§ What the task requires
The expected output is the line with "FEATURED LISTINGS" followed by every remaining line of the entries, all repeated exactly.

(Dataset entries)
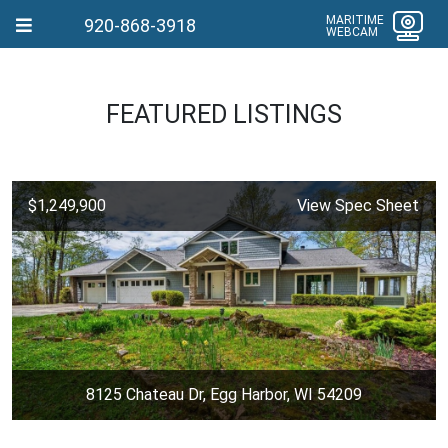
MARITIME
920-868-3918
WEBCAM
FEATURED LISTINGS
$1,249,900
View Spec Sheet
8125 Chateau Dr, Egg Harbor, WI 54209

§ The completed task
FEATURED LISTINGS
$1,249,900
View Spec Sheet
8125 Chateau Dr, Egg Harbor, WI 54209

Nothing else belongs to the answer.